#### [Stored data]
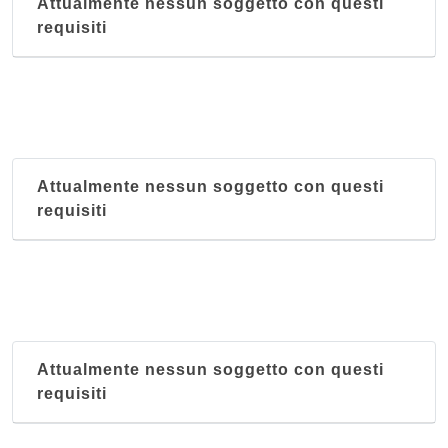
Attualmente nessun soggetto con questi
requisiti
Attualmente nessun soggetto con questi
requisiti
Attualmente nessun soggetto con questi
requisiti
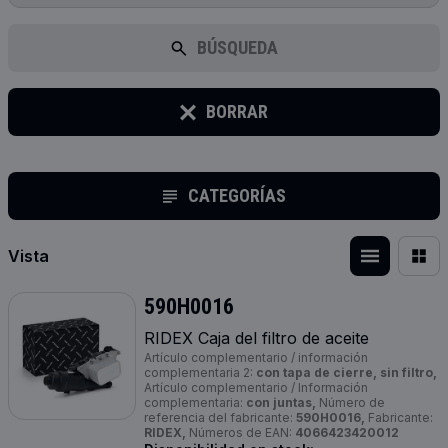
BÚSQUEDA
BORRAR
CATEGORÍAS
Vista
590H0016
RIDEX Caja del filtro de aceite
Artículo complementario / información
complementaria 2:
con tapa de cierre, sin filtro,
Artículo complementario / Información
complementaria:
con juntas,
Número de
referencia del fabricante:
590H0016,
Fabricante:
RIDEX,
Números de EAN:
4066423420012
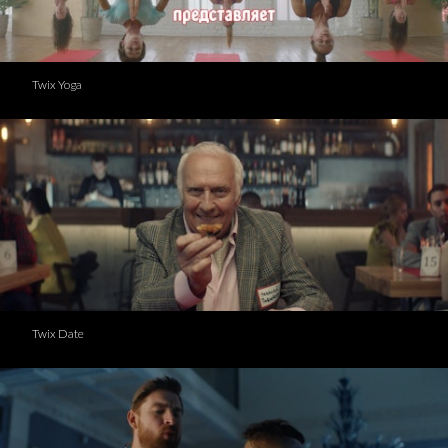
Twix Yoga
Twix Date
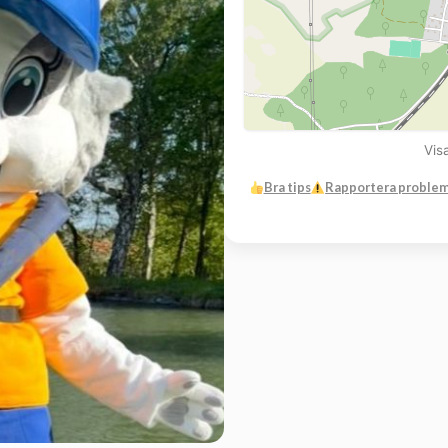
Vis
Bra tips
Rapportera proble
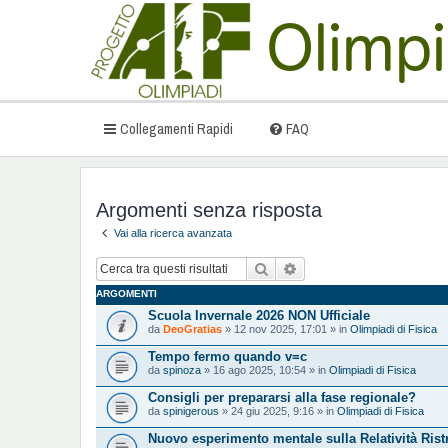
Collegamenti Rapidi
FAQ
Argomenti senza risposta
Vai alla ricerca avanzata
Cerca
Ricerca avanzata
ARGOMENTI
Scuola Invernale 2026 NON Ufficiale
da
DeoGratias
» 12 nov 2025, 17:01 » in
Olimpiadi di Fisica
Tempo fermo quando v=c
da
spinoza
» 16 ago 2025, 10:54 » in
Olimpiadi di Fisica
Consigli per prepararsi alla fase regionale?
da
spinigerous
» 24 giu 2025, 9:16 » in
Olimpiadi di Fisica
Nuovo esperimento mentale sulla Relatività Ristr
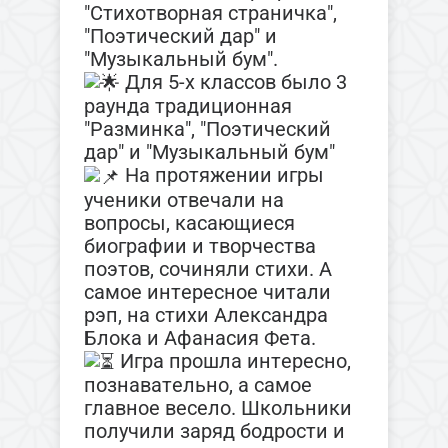
"Стихотворная страничка",
"Поэтический дар" и
"Музыкальный бум".
Для 5-х классов было 3
раунда традиционная
"Разминка", "Поэтический
дар" и "Музыкальный бум"
На протяжении игры
ученики отвечали на
вопросы, касающиеся
биографии и творчества
поэтов, сочиняли стихи. А
самое интересное читали
рэп, на стихи Александра
Блока и Афанасия Фета.
Игра прошла интересно,
познавательно, а самое
главное весело. Школьники
получили заряд бодрости и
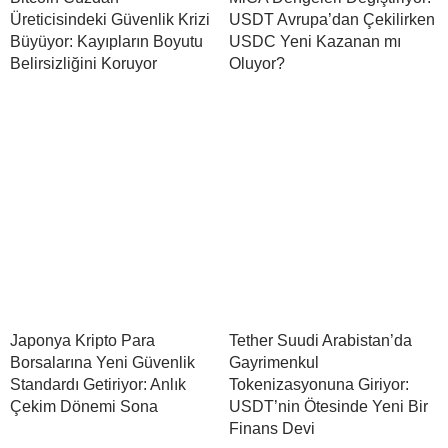
Üreticisindeki Güvenlik Krizi
USDT Avrupa’dan Çekilirken
Büyüyor: Kayıpların Boyutu
USDC Yeni Kazanan mı
Belirsizliğini Koruyor
Oluyor?
Japonya Kripto Para
Tether Suudi Arabistan’da
Borsalarına Yeni Güvenlik
Gayrimenkul
Standardı Getiriyor: Anlık
Tokenizasyonuna Giriyor:
Çekim Dönemi Sona
USDT’nin Ötesinde Yeni Bir
Finans Devi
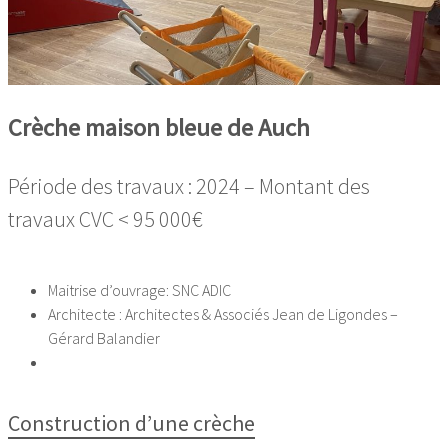
Crèche maison bleue de Auch
Période des travaux : 2024 – Montant des
travaux CVC < 95 000€
Maitrise d’ouvrage: SNC ADIC
Architecte : Architectes & Associés Jean de Ligondes –
Gérard Balandier
Construction d’une crèche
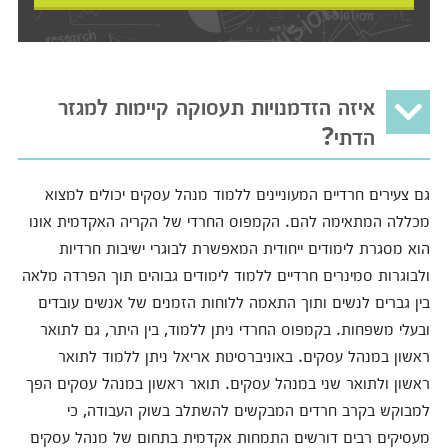
איזה הזדמנויות תעסוקה קיימות למגזר
הדתי?
גם צעירים חרדיים המעוניינים ללמוד מנהל עסקים יכולים למצוא
מכללה המתאימה להם. הקמפוס החרדי של הקריה האקדמית אונו
הוא מסגרת לימודים ייחודית המאפשרת לבוגרי ישיבות חרדיות
ולבוגרות סמינרים חרדיים ללמוד לימודים גבוהים תוך הפרדה מלאה
בין גברים לנשים ותוך התאמה ללוחות הזמנים של אנשים עובדים
ובעלי משפחות. בקמפוס החרדי ניתן ללמוד, בין היתר, גם לתואר
ראשון במנהל עסקים. באוניברסיטת אריאל ניתן ללמוד לתואר
ראשון ולתואר שני במנהל עסקים. תואר ראשון במנהל עסקים הפך
למבוקש בקרב חרדים המבקשים להשתלב בשוק העבודה, כי
מעסיקים רבים דורשים התמחות אקדמית בתחום של מנהל עסקים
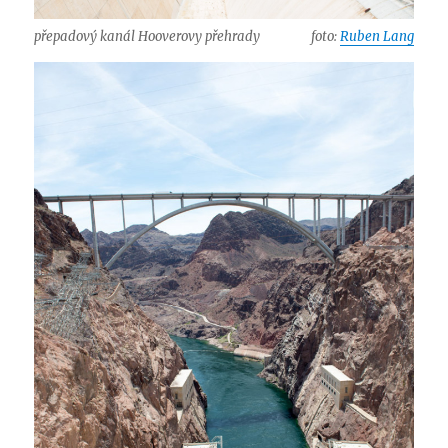
přepadový kanál Hooverovy přehrady
foto:
Ruben Lang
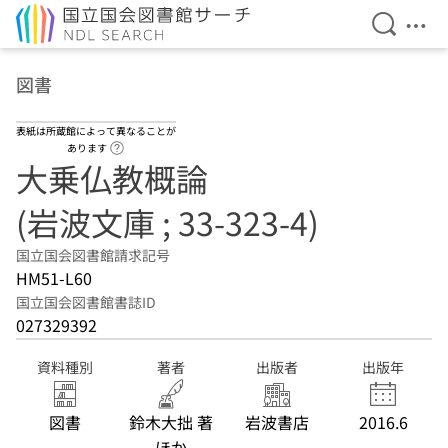
検索を開
メニ
本文へ移動
図書
表紙は所蔵館によって異なることが
ヘルプページへのリンク
あります
大乗仏教概論
(岩波文庫 ; 33-323-4)
国立国会図書館請求記号
HM51-L60
国立国会図書館書誌ID
027329392
資料種別
著者
出版者
出版年
図書
鈴木大拙 著
岩波書店
2016.6
ほか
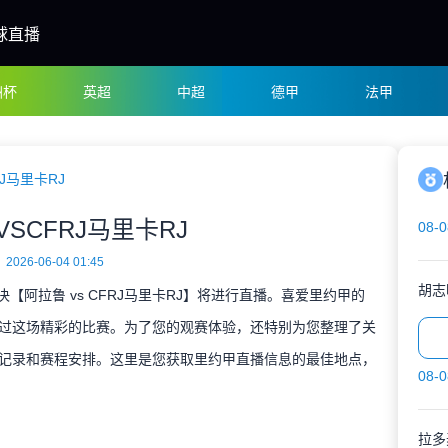
球直播
洲杯
英超
中超
德甲
法甲
J马里卡RJ
SCFRJ马里卡RJ
08-0
2026-06-04 01:45
胡志
决【阿拉鲁 vs CFRJ马里卡RJ】将进行直播。喜爱里约甲的
过这场精彩的比赛。为了您的观赛体验，还特别为您整理了关
记录和赛程安排。这里是您获取里约甲直播信息的最佳地点，
08-0
拉多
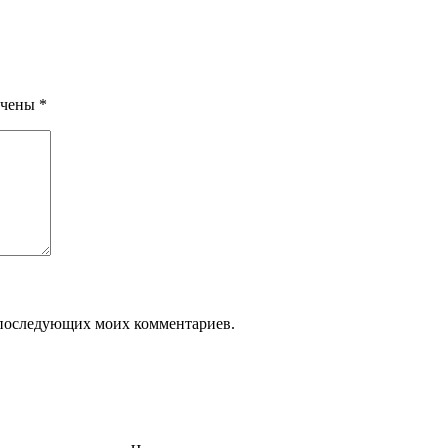
ечены
*
ля последующих моих комментариев.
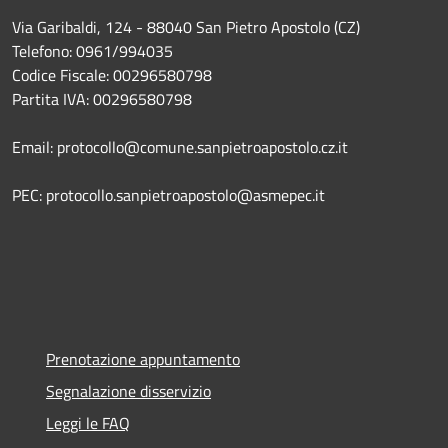
Via Garibaldi, 124 - 88040 San Pietro Apostolo (CZ)
Telefono: 0961/994035
Codice Fiscale: 00296580798
Partita IVA: 00296580798
Email: protocollo@comune.sanpietroapostolo.cz.it
PEC: protocollo.sanpietroapostolo@asmepec.it
Prenotazione appuntamento
Segnalazione disservizio
Leggi le FAQ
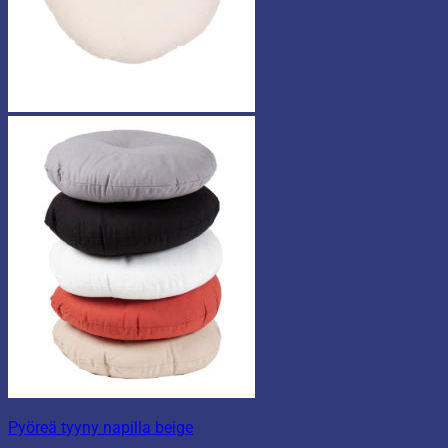
Pyöreä tyyny napilla beige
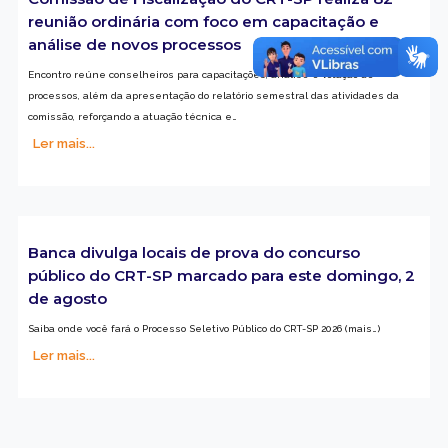
reunião ordinária com foco em capacitação e
análise de novos processos
Encontro reúne conselheiros para capacitações, análise e votação de
processos, além da apresentação do relatório semestral das atividades da
comissão, reforçando a atuação técnica e…
Ler mais...
Banca divulga locais de prova do concurso
público do CRT-SP marcado para este domingo, 2
de agosto
Saiba onde você fará o Processo Seletivo Público do CRT-SP 2026 (mais…)
Ler mais...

#### [To do]
Repeat exactly, and only, the lines of the records above, starting with the line that contains "Banca divulga locais de prova do concurso" and ending with the final line, both included.

#### [Task solution]
Banca divulga locais de prova do concurso
público do CRT-SP marcado para este domingo, 2
de agosto
Saiba onde você fará o Processo Seletivo Público do CRT-SP 2026 (mais…)
Ler mais...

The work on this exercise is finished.